Il est environ 9-10 heures du matin, je me suis endormi sur ma chaise berçante qui est sur la galerie. Je me réveille il est environ 10 h 30, je décide donc d’aller couper du bois à côté du camp pour faire un feu, car il fait froid. Je coupe une dizaine de bûches et je m’en vais au camp pour faire le feu, mais à ce moment qu’est-ce que je vois à 850-900 pieds, une très grosse femelle orignal qui s’apprête à traverser l’étang, je suis chanceux, car je peux seulement tuer les femelles une année sur deux, c’est la loi pour préserver l’espèce. Elle est à environ 100 pieds de mon frère dans sa tour, mais il ne peut pas la voir, car elle est cachée par une pointe de forêt. Je dépose les morceaux de bois par terre, ils peuvent attendre. Je cours prendre ma carabine et je vise l’orignal, je tire une première balle, elle ne bouge pas, alors je lui en tire une autre et une autre, j’ai compris par la suite que je l’avais atteint toutes les fois, mais pour l’instant je ne le sais pas.
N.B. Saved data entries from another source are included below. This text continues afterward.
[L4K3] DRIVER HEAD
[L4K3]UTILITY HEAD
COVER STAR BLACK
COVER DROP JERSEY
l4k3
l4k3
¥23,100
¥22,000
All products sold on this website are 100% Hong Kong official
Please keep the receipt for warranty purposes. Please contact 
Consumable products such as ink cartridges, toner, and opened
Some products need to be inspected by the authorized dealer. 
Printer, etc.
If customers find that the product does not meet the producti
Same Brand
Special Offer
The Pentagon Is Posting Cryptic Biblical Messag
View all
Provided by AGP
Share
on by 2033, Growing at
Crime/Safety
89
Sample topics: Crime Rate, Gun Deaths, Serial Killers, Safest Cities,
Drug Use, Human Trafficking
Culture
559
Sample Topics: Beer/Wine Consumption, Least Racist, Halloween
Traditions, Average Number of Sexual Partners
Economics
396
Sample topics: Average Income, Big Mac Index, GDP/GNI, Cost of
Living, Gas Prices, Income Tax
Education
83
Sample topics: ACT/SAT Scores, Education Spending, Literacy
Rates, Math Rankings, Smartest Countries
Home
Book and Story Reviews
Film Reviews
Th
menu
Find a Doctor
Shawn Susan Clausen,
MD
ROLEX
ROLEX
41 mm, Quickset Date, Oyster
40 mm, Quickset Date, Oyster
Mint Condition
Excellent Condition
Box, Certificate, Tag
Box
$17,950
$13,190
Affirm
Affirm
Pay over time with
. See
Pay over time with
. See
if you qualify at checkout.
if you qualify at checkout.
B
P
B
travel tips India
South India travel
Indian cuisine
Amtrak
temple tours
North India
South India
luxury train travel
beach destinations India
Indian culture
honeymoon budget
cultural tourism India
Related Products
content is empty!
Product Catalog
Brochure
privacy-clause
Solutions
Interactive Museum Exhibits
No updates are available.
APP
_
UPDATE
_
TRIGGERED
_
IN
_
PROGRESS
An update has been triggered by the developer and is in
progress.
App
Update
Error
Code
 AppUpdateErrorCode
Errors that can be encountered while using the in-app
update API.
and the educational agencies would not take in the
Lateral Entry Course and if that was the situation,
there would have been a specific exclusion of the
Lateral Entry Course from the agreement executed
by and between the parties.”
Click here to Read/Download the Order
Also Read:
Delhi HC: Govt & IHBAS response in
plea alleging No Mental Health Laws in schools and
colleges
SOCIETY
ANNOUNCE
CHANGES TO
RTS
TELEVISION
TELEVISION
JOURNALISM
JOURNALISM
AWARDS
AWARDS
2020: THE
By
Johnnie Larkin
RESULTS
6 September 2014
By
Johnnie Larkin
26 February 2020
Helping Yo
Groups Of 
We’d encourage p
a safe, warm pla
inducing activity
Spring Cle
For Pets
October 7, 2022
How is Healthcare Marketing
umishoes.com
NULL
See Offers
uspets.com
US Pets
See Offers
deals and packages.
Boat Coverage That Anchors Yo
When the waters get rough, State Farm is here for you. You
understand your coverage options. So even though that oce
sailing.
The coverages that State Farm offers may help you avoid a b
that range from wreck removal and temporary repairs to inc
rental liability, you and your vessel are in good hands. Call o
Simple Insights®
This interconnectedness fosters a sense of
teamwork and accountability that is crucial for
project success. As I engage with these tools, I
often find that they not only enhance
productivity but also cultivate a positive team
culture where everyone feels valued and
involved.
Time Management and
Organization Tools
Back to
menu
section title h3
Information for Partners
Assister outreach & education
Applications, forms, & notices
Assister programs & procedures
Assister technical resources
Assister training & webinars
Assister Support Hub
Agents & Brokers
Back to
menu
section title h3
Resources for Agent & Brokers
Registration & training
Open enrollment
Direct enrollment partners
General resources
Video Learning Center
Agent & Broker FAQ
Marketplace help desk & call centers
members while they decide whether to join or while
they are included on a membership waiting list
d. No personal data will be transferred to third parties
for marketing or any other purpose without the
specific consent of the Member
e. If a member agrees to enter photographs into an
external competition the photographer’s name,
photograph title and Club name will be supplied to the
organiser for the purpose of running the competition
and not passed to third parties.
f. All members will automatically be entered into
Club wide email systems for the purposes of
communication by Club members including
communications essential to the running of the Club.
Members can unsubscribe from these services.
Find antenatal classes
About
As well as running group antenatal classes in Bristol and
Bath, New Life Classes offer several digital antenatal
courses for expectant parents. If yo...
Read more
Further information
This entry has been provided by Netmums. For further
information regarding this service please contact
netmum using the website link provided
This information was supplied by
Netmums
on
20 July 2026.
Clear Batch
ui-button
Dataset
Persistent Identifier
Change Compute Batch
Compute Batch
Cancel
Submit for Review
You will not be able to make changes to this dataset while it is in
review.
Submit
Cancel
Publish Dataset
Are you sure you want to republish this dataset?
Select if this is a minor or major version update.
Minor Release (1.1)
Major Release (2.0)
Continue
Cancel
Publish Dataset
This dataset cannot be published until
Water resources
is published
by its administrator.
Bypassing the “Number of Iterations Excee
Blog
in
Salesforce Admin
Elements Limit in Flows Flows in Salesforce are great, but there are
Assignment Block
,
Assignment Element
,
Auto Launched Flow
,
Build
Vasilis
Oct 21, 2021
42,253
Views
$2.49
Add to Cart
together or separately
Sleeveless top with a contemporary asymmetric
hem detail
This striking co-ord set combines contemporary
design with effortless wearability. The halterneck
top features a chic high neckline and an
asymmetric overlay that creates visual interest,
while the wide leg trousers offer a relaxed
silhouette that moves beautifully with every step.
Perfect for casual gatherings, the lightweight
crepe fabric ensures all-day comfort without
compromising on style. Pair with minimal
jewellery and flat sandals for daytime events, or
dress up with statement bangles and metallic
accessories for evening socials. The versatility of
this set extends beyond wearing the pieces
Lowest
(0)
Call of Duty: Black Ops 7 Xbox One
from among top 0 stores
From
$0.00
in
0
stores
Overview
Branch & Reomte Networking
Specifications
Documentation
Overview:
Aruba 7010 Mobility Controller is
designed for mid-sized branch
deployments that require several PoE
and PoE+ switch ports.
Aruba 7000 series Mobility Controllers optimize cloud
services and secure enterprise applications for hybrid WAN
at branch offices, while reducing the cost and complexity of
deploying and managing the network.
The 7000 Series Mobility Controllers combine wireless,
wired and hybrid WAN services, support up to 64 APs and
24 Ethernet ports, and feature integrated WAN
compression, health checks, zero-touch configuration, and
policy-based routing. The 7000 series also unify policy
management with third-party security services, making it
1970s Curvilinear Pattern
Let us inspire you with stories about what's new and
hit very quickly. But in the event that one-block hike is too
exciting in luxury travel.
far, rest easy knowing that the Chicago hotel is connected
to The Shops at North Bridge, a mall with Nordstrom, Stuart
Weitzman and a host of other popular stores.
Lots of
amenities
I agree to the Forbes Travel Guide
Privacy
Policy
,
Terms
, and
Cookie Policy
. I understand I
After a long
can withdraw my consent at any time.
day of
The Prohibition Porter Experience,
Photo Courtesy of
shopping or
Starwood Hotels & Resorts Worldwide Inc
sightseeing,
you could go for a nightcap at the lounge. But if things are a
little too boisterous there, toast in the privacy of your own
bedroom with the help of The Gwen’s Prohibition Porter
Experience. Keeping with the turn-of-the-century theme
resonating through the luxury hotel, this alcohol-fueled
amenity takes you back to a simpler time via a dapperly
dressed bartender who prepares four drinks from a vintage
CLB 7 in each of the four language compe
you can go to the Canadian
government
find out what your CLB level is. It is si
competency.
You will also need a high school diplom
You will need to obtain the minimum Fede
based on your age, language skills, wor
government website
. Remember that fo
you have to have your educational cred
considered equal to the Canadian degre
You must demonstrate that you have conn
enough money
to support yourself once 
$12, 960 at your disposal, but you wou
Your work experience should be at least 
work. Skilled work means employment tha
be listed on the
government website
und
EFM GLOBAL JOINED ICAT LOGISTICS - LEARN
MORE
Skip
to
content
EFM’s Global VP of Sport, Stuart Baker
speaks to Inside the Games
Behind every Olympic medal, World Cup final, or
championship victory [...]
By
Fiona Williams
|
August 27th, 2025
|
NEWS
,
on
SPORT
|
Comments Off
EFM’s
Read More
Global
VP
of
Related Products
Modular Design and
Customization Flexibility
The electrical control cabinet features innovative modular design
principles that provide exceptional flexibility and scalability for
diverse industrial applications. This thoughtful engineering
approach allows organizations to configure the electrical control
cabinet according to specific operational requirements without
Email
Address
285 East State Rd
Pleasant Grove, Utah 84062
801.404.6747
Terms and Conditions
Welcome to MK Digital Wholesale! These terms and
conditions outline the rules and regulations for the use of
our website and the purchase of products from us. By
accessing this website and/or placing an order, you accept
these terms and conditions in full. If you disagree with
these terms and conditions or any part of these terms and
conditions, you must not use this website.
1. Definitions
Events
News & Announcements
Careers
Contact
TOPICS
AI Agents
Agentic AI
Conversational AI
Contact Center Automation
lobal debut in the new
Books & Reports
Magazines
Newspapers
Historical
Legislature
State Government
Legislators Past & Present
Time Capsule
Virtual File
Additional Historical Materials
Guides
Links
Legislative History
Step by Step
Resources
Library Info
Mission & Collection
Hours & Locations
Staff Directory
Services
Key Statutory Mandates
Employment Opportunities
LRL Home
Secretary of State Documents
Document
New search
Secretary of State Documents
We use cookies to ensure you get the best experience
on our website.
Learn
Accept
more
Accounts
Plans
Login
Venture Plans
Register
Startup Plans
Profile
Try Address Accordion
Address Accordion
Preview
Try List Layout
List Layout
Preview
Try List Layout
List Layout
La femelle se tourne de dos, et regarde vers moi, je ne peux donc plus lui tirer dans le cœur, et je ne peux pas non plus lui tirer dans les fesses, car beaucoup de viande s’y trouve, alors je décide de lui viser la tête à 850 pieds, je tire et je vois qu’elle se met à trembler, mais elle ne tombe toujours pas. Je recharge une balle et tire une dernière balle vers la tête, elle se met à courir et fait environ 20 pieds et tombe dans le bois, je lui ai troué l’oreille avec la première balle, et cassé la mâchoire avec la seconde. Je prends quelques bières dans le frigidaire, et je pars à la rencontre de mon orignal. Je rencontre mon père qui était avec mon frère de 15 ans et qui me dit qu’ils ont vu mes deux dernières balles frapper dans l’eau devant eux. Il me demande si j’ai touché l’orignal si c’est un mâle ou une femelle, je lui dis que je ne sais pas si je l’ai touché, car elle ne bougeait pas alors nous allons voir et elle est là couché par terre, morte.
Les chasseurs ne sont pas des sauvages sans émotion, nous avons un grand respect pour les animaux, c’est pour cela que nous nous dépêchons à aller voir si l’orignal est mort, car on ne veut pas que la bête souffre inutilement. Par contre, il y a aussi une autre raison pour trouver l’orignal rapidement, car il faut lui couper la gorge pour le vider de son sang, car sinon l’orignal gonfle et la viande se gaspille. Nous coupons donc l’orignal en quatre quartiers, que nous pendons pendant 24-48 heures à l’extérieur avant de l’amener dans le garage pour enlever le poil, et nous l’amenons finalement chez le boucher. Mais avant, une fois l’orignal accroché à côté du camp, tout le monde me félicite, on boit quelques bières puis on dîne, les autres chasseurs retournent à la chasse, en fait que deux des quatre chasseurs du camp, car l’un d’eux doit mettre son permis sur mon orignal, car c’est un orignal pour deux permis. Voici donc ce qu’est la chasse, il faut aimer la nature, et être patient, car je n’ai toujours pas tué d’orignal depuis ce temps.